A SPACECRAFT that took off from Cape Canaveral 35 years ago is continuing its journey out of the solar system, according to America’s National Aeronautics and Space Administration (Nasa).

The Voyager 1 probe was fired into space on Sept 5, 1977, to observe the outer planets and the mysterious interstellar medium that lies beyond the solar system. It was the time when Elvis was topping the charts with Way Down.

Sensors onboard the far-flung probe recorded a dramatic fall in radiation more than 18 billion kilometres from the sun, while the intensity of galactic cosmic rays soared.

The spacecraft passed what researcher Bill Webber called the “heliocliff” on Aug 25 last year, according to a report in the journal, Geophysical Research Letters.

“Within just a few days, the heliospheric intensity of trapped radiation decreased, and the cosmic ray intensity went up as you would expect if it exited the heliosphere,” said Webber, professor of astronomy at New Mexico State University. The heliosphere is the vast region of space that is dominated by the sun and the solar wind it produces. Surrounding the heliosphere is the interstellar gas and dust that spreads throughout the Milky Way.

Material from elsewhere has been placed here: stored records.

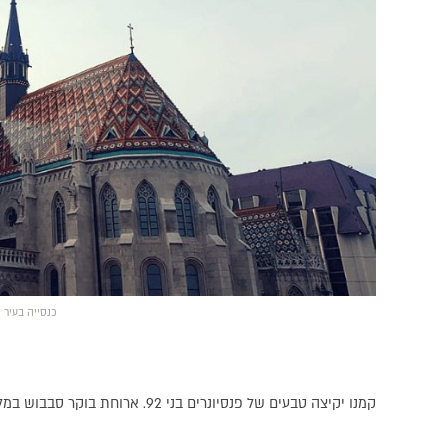
כנסייה בעיר
קמנו יקיצה טבעים של פנסיונרים בני 92. ארוחת בוקר סבבוש במלון ויצאנו לכבוש את העיר.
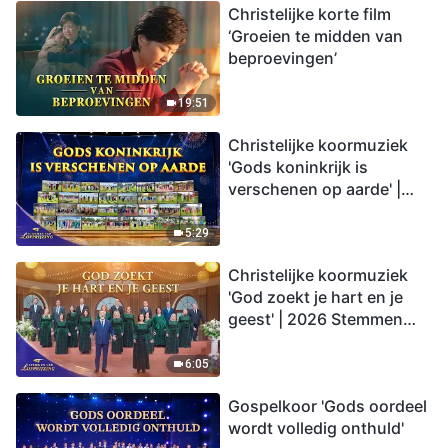
Christelijke korte film
‘Groeien te midden van
beproevingen’
19:51
Christelijke koormuziek
'Gods koninkrijk is
verschenen op aarde' |
2026 Stemmen van
lofprijzing
5:29
Christelijke koormuziek
'God zoekt je hart en je
geest' | 2026 Stemmen
van lofprijzing
6:05
Gospelkoor 'Gods oordeel
wordt volledig onthuld'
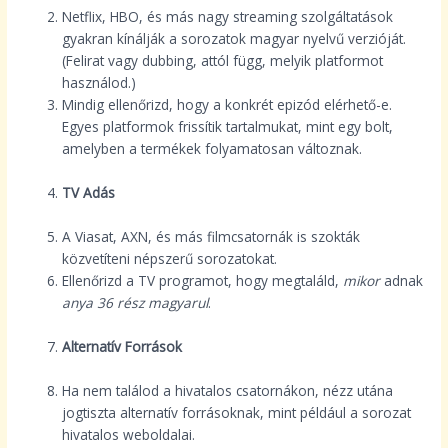
Netflix, HBO, és más nagy streaming szolgáltatások
gyakran kínálják a sorozatok magyar nyelvű verzióját.
(Felirat vagy dubbing, attól függ, melyik platformot
használod.)
Mindig ellenőrizd, hogy a konkrét epizód elérhető-e.
Egyes platformok frissítik tartalmukat, mint egy bolt,
amelyben a termékek folyamatosan változnak.
TV Adás
A Viasat, AXN, és más filmcsatornák is szokták
közvetíteni népszerű sorozatokat.
Ellenőrizd a TV programot, hogy megtaláld,
mikor
adnak
anya 36 rész magyarul
.
Alternatív Források
Ha nem találod a hivatalos csatornákon, nézz utána
jogtiszta alternatív forrásoknak, mint például a sorozat
hivatalos weboldalai.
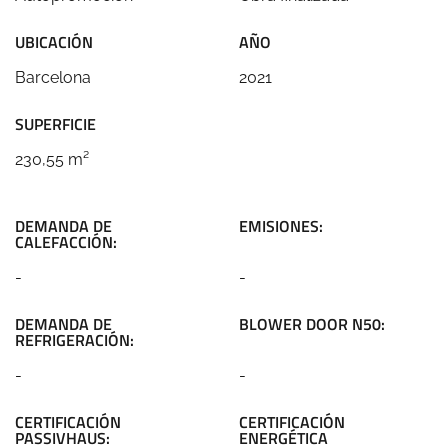
UBICACIÓN
AÑO
Barcelona
2021
SUPERFICIE
230,55 m²
DEMANDA DE
EMISIONES:
CALEFACCIÓN:
-
-
DEMANDA DE
BLOWER DOOR N50:
REFRIGERACIÓN:
-
-
CERTIFICACIÓN
CERTIFICACIÓN
PASSIVHAUS:
ENERGÉTICA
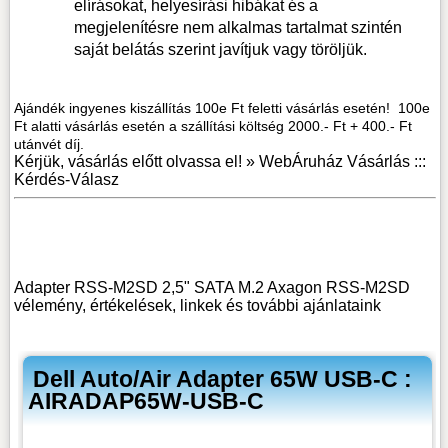
elírásokat, helyesírási hibákat és a
megjelenítésre nem alkalmas tartalmat szintén
saját belátás szerint javítjuk vagy töröljük.
Ajándék ingyenes kiszállítás 100e Ft feletti vásárlás esetén! 100e
Ft alatti vásárlás esetén a szállítási költség 2000.- Ft + 400.- Ft
utánvét díj.
Kérjük, vásárlás előtt olvassa el! »
WebÁruház Vásárlás :::
Kérdés-Válasz
Adapter RSS-M2SD 2,5" SATA M.2 Axagon RSS-M2SD
vélemény, értékelések, linkek
és további ajánlataink
Dell Auto/Air Adapter 65W USB-C :
AIRADAP65W-USB-C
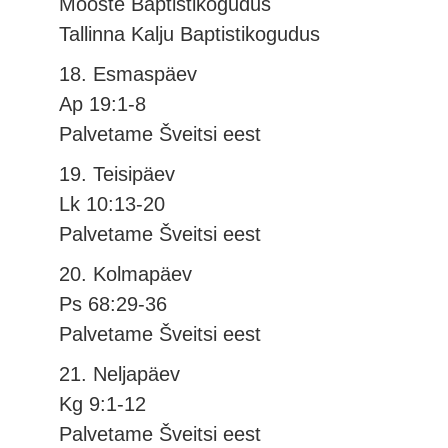
Mooste Baptistikogudus
Tallinna Kalju Baptistikogudus
18. Esmaspäev
Ap 19:1-8
Palvetame Šveitsi eest
19. Teisipäev
Lk 10:13-20
Palvetame Šveitsi eest
20. Kolmapäev
Ps 68:29-36
Palvetame Šveitsi eest
21. Neljapäev
Kg 9:1-12
Palvetame Šveitsi eest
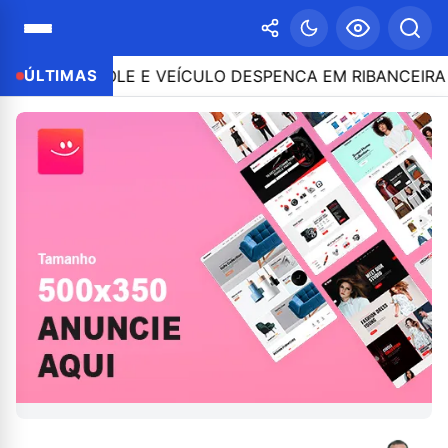
ONTROLE E VEÍCULO DESPENCA EM RIBANCEIRA COM PE
ÚLTIMAS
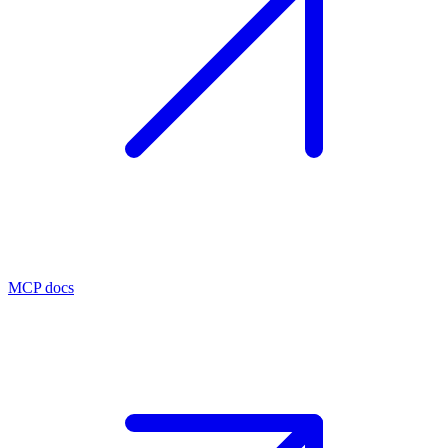
MCP docs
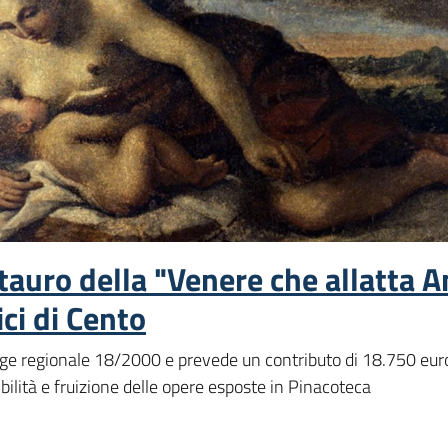
stauro della "Venere che allatta 
ci di Cento
egge regionale 18/2000 e prevede un contributo di 18.750 eur
ibilità e fruizione delle opere esposte in Pinacoteca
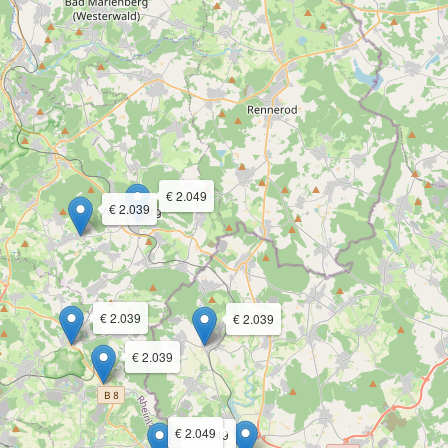
€ 2.049
€ 2.039
€ 2.039
€ 2.039
€ 2.039
€ 2.049
€ 2.049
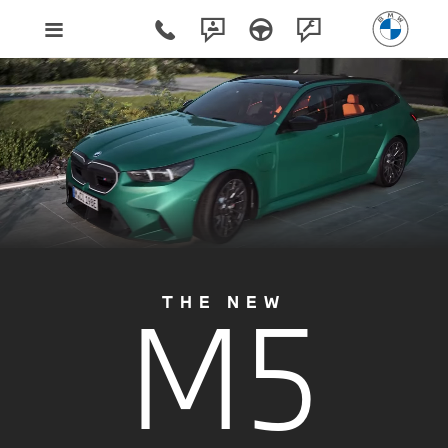
M5
THE NEW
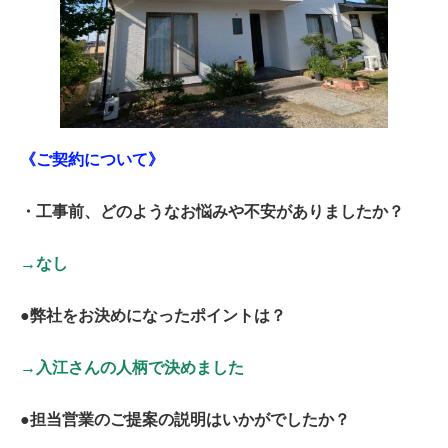
《ご契約について》
・工事前、どのようなお悩みや不安がありましたか？
→なし
●弊社をお決めになったポイントは？
→入江さんの人柄で決めました
●担当営業のご提案の説明はいかがでしたか？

Edward Stone, a Voyager project scientist based at the California Institute of Technology, said: “It is the consensus of the Voyager science team that Voyager 1 has not yet left the solar system or reached interstellar space. In December, the Voyager science team reported that Voyager 1 is within a new region called ‘the magnetic highway’ where energetic particles changed dramatically. A change in the direction of the magnetic field is the last critical indicator of reaching interstellar space and that change of direction has not yet been observed.”

The Voyager probes - there is a twin that trails far behind Voyager 1 - have survived their journey despite relying on aged technology. Each has only 68 kilobytes of computer memory; the smallest iPod nano, at 16gb, has over 16,384,000kb capacity. They carry enough fuel to last until 2020. No other object has travelled so far from Earth.

Whether Voyager 1 has reached interstellar space or lurks in some undefined region beyond the solar system is still up for debate, said Webber. “It’s outside the normal heliosphere, I would say that. We’re in a new region. And everything we’re measuring is different and exciting.”

Webber’s report on Voyager was co-written by Frank McDonald, a scientist at the University of Maryland, who died a week after the probe appeared to leave the solar system. Paying tribute in the article, Webber wrote: “You wanted so badly to be able to finish this article that you had already started. Together we did it. Bon voyage!”